Thomas Leif: Gerade der Markt der Ökonomie und des Bankenwesens wird von einer Flut so genannter "Studien" überschwemmt, die sich häufig widersprechen und auf einer fragwürdigen wissenschaftlichen Grundlage beruhen. Es herrscht eine babylonische Sprachverwirrung und ein Hang zur einfachen, interessengeleiteten Botschaft, die nur von einer "Studie" untermauert werden soll. Viele Journalisten verbreiten diese "Studien", weil sie dem Lockstoff der Komplexitätsreduzierung folgen. Es geht auch nicht zunächst um eine Informationspflicht, sondern um Informationsverstehen. Journalisten müssen lernen das jeweilige Forschungsdesign und Forschungsinteresse zu entziffern und vor allem Vergleichsdaten bei der Überprüfung heranzuziehen. Die Nennung von Auftraggebern und des Kontextes einer Studie sind eigentlich eine Selbstverständlichkeit.

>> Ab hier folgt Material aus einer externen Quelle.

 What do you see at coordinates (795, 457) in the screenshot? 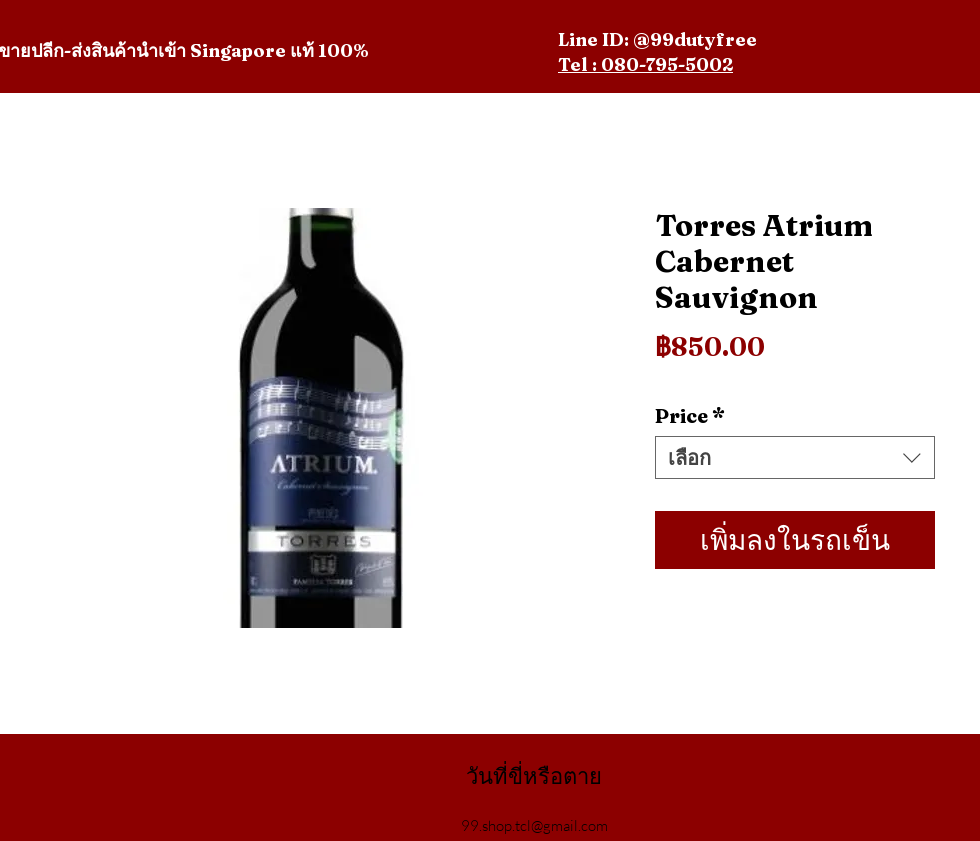 I see `[combobox]` at bounding box center [795, 457].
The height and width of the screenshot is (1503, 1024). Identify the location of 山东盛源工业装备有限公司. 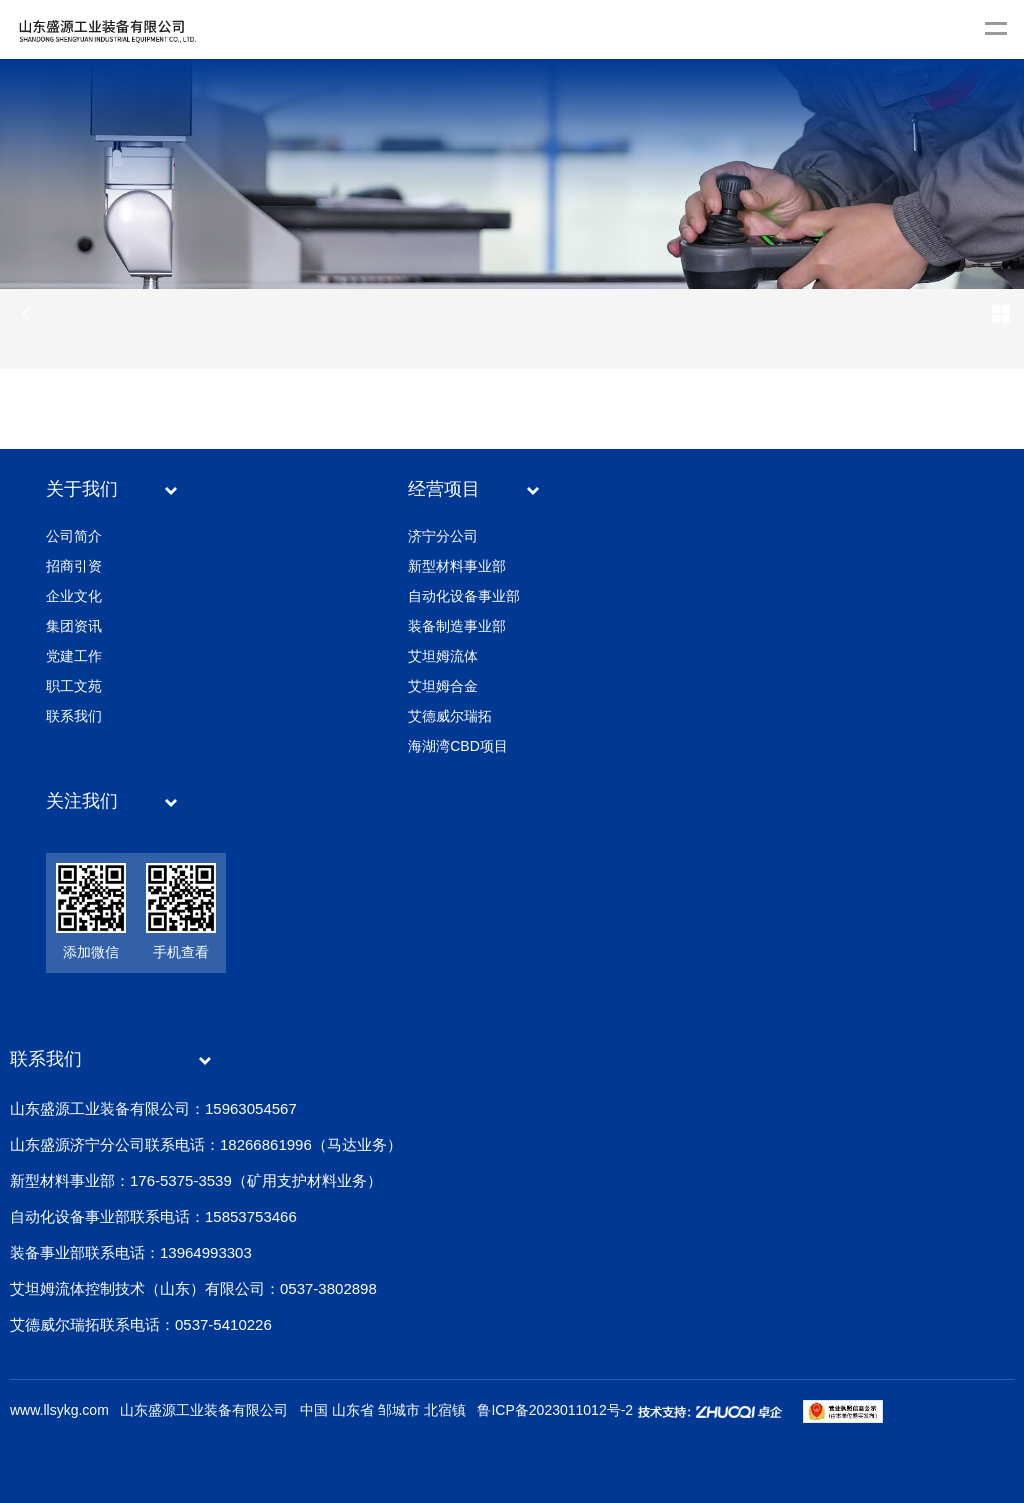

Oder muss man ehrlicherweise sagen, dass hier auch der Journalist an seine Grenzen stößt und man darauf pochen sollte, dass Interessenskonflikte offengelegt werden, wie es bei wissenschaftlich begutachteten Artikeln im Pharma-Bereich längst der Fall ist?

Journalisten stoßen permanent an ihre Grenzen. Der frühere Bundespräsident Horst Köhler hat sie deshalb ja auch als Experten für bewusstes Missverstehen bezeichnet. Sicher wäre die Verpflichtung auf die Standards der "Peer-Review-Verfahren" hilfreich. Aber damit würden die Auftraggeber ja ihr Motiv für die Studien - der Platzierung von bestellten Wahrheiten - selbst durchkreuzen. Diese Einsicht in Qualitäts-Standards ist eher unwahrscheinlich.

Was muss eine Finanzpublikation leisten, um wirklich unabhängig zu berichten? Worauf muss man gerade in einer Zeit, in der die Finanzbranche versucht, massiven Einfluss auf die Regulierung zu nehmen, beachten?

Ganz einfach. Zunächst nur Studienergebnisse veröffentlichen, die sauber erstellt und echten Neuigkeitswert oder aber Relevanz haben. Dies lässt sich mit Hilfe ausgewiesener Fachleute relativ schnell bewerkstelligen. Wenn dann noch der Kontext der Studie sorgfältig erläutert und ein historischer Abgleich zum jeweiligen Stoff hergeleitet wird, steigt der Nutzwert. Umgekehrt könnte man die primitiven, bestellten Botschaften - verpackt als Studie - kurz präsentieren und die offenkundigen Mängel dokumentieren. Also - die Spreu vom Weizen trennen.

Gibt es Strategien für verdeckten Lobbyismus, die für den Finanzbereich kennzeichnend sind? Also etwas, was Finanzlobbyismus von anderen Branchen unterscheidet?

Thomas Leif: Ja. Finanzlobbyisten sind meist härter, ausdauernder, konsequenter und noch besser mit der Politik (vor allem der Ministerialbürokratie) verdrahtet, als die Vertreter anderer Branchen. Dafür gibt es einen einfachen Grund: ihre Ressourcen-Ausstattung ist opulent, es geht um die Verhinderung bzw. Beeinflussung von Regulierungen. Auf diesen Regulierungen klebt meist ein Preisschild. Zweites Unterscheidungsmerkmal: Lobbyisten im Finanzmarkt waren in den vergangenen Jahren s e h r erfolgreich. Vielleicht zu erfolgreich, wie einzelne Top-Akteure einräumen. Der Preis dafür ist die Vertrauensvernichtung bei vielen Kunden; nur: der lässt sich nicht einmal mit der "passion to marketing" regulieren.